Clara Miller is the CEO of Nonprofit Finance Fund. On Wednesday, I’ll be releasing a podcast interview I recorded with her a couple weeks ago. Yesterday she sat on a panel with Nancy Roob, president of The Edna McConnell Clark Foundation to discuss “Linking Money to Mission: Structuring Your Grants to Promote Grantee Performance”.
This was my favorite session so far. Clara challenged the notion that nonprofits need to “scale”, get bigger, to be most effective. She pointed out that since nonprofits, by definition, lose money on every “sale” they can’t make up the losses by doing more volume. Instead, in order to get larger, they have to grow both their core business as well as their subsidy business, the fundraising that they do in order to continue an unprofitable business.
Her point, and the message of Nancy Roob, was to discuss how grantmakers can support nonprofits by supplying the growth capital they need to scale. I took away a more general message about which kind of nonprofits philanthropists should even attempt to help grow.

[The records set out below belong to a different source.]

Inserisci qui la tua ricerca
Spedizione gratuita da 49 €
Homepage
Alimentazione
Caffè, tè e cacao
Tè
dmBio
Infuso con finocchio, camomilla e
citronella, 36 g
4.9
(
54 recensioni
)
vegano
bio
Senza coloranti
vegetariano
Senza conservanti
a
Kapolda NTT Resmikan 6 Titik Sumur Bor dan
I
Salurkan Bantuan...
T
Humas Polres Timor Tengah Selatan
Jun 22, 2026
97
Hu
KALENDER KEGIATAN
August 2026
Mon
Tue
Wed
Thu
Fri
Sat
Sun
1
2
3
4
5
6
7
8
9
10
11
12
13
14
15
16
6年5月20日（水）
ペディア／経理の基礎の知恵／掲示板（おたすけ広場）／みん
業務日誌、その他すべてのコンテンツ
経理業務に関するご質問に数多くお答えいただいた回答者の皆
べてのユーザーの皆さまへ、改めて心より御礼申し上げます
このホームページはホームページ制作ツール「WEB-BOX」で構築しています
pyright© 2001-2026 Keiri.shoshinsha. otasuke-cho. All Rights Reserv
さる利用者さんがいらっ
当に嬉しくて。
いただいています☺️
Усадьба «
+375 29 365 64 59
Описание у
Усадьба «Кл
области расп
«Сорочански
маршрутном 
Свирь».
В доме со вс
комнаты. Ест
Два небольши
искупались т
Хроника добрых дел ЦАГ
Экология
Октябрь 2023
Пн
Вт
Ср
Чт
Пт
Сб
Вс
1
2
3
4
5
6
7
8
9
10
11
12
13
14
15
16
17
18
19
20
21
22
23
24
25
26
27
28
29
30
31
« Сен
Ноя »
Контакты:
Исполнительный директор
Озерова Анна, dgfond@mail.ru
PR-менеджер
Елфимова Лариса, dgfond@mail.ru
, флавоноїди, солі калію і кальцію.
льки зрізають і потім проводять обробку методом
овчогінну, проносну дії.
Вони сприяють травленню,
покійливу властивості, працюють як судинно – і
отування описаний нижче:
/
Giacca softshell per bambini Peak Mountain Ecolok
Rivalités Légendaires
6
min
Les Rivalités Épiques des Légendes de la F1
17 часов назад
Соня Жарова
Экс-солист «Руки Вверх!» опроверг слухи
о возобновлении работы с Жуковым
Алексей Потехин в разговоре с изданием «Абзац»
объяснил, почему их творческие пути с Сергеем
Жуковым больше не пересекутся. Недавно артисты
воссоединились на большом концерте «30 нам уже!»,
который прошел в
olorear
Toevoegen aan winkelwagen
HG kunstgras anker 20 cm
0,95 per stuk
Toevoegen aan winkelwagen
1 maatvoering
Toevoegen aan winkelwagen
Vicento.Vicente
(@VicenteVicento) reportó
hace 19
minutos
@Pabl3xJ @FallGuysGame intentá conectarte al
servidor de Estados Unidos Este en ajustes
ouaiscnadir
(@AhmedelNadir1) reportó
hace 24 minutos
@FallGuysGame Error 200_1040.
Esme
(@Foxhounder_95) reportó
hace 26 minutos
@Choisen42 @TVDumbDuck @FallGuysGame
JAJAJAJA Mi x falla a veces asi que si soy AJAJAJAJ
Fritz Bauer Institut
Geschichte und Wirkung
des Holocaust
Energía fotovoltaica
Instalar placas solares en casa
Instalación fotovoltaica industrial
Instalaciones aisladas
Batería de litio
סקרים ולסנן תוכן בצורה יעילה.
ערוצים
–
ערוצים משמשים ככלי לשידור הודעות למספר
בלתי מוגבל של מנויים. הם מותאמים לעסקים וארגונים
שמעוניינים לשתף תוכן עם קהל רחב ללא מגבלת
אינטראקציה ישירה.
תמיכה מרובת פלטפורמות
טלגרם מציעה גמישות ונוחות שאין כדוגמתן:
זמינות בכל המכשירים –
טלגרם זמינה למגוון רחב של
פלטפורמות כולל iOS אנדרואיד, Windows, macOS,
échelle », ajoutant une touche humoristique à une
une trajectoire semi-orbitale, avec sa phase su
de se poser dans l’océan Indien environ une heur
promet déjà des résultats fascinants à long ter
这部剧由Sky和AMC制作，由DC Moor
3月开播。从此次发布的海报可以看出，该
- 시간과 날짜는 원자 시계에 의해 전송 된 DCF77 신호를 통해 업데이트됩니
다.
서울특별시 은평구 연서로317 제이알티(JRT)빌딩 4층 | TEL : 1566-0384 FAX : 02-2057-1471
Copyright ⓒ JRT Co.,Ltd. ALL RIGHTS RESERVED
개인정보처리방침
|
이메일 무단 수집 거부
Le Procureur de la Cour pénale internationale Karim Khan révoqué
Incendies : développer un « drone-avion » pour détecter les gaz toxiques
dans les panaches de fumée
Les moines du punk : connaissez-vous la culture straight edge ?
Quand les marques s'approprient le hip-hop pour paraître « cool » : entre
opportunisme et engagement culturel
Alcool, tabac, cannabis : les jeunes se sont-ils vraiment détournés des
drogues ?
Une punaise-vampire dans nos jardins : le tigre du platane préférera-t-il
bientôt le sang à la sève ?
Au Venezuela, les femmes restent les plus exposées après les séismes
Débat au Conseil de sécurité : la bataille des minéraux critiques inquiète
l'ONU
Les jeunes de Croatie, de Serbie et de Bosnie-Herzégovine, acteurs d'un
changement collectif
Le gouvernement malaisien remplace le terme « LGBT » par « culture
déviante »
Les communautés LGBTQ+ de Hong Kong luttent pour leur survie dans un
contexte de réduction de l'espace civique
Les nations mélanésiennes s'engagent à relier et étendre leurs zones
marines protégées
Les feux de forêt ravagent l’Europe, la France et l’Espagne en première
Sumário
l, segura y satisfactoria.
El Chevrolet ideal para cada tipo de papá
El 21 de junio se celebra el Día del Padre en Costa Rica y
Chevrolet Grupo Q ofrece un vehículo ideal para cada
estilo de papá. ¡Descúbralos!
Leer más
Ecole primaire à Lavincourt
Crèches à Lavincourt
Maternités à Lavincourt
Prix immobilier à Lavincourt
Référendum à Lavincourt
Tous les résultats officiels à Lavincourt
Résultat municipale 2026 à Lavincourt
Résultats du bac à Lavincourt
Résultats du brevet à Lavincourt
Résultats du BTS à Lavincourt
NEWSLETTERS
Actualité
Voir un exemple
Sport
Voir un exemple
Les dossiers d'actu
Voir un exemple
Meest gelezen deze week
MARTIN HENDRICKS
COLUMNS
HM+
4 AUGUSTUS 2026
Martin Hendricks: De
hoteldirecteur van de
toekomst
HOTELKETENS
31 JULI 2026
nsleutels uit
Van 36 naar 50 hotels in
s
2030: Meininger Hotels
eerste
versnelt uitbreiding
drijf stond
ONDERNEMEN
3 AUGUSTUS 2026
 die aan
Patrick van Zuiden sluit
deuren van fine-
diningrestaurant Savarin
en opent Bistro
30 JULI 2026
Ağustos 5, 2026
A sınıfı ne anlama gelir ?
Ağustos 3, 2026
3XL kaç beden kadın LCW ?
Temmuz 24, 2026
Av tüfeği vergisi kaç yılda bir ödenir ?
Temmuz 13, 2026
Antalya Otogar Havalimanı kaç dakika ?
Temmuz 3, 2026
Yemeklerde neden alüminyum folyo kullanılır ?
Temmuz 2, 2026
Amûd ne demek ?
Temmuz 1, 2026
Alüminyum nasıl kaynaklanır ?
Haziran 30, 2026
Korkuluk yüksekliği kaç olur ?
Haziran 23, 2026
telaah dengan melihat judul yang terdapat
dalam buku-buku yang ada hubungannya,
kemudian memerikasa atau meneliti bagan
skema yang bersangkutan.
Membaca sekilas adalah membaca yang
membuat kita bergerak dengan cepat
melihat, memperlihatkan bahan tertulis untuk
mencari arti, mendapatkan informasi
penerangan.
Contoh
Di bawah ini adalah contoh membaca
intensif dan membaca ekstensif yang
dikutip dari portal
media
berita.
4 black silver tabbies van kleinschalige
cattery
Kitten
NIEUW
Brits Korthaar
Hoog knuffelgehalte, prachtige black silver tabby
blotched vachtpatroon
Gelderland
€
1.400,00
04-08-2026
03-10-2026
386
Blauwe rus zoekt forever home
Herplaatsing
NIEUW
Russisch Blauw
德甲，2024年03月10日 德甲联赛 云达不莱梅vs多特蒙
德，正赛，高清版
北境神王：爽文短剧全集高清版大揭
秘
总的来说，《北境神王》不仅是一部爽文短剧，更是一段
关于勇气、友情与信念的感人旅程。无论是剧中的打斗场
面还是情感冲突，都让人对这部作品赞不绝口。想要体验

Clara mentioned a paper written my her colleague George Overholser, Building is Not Buying:
Building an enterprise is fundamentally different than buying services from that enterprise. And yet, standard nonprofit accounting sheds no light on the building vs. buying distinction. George Overholser believes that this missing distinction is a major reason why a market for nonprofit growth capital has failed to materialize. The good news is that the system can be fixed more easily than one might expect.
When thinking about the difference between a great nonprofit that should simply be funded and one that should be given growth capital, Clara suggested we consider a neighborhood diner that served an incredibly good breakfast menu. Should it scale up? How many national chains serve an incredibly good breakfast menu? Not many, quality is difficult to scale. In this case, the customer should be content eating at the diner (funding its annual needs), but not provide growth capital to open new locations.
I’ve asked for a copy of the presentation to be emailed to me. If I get it, I’ll post some of the relevant slides. The last page of the presentation was four simple tips for grantmakers on how to structure grants. If you’ve been reading GiveWell, none of them will be a surprise, his advocacy of ignoring overhead cost ratios and making unrestricted grants mirrored Clara’s suggestions exactly.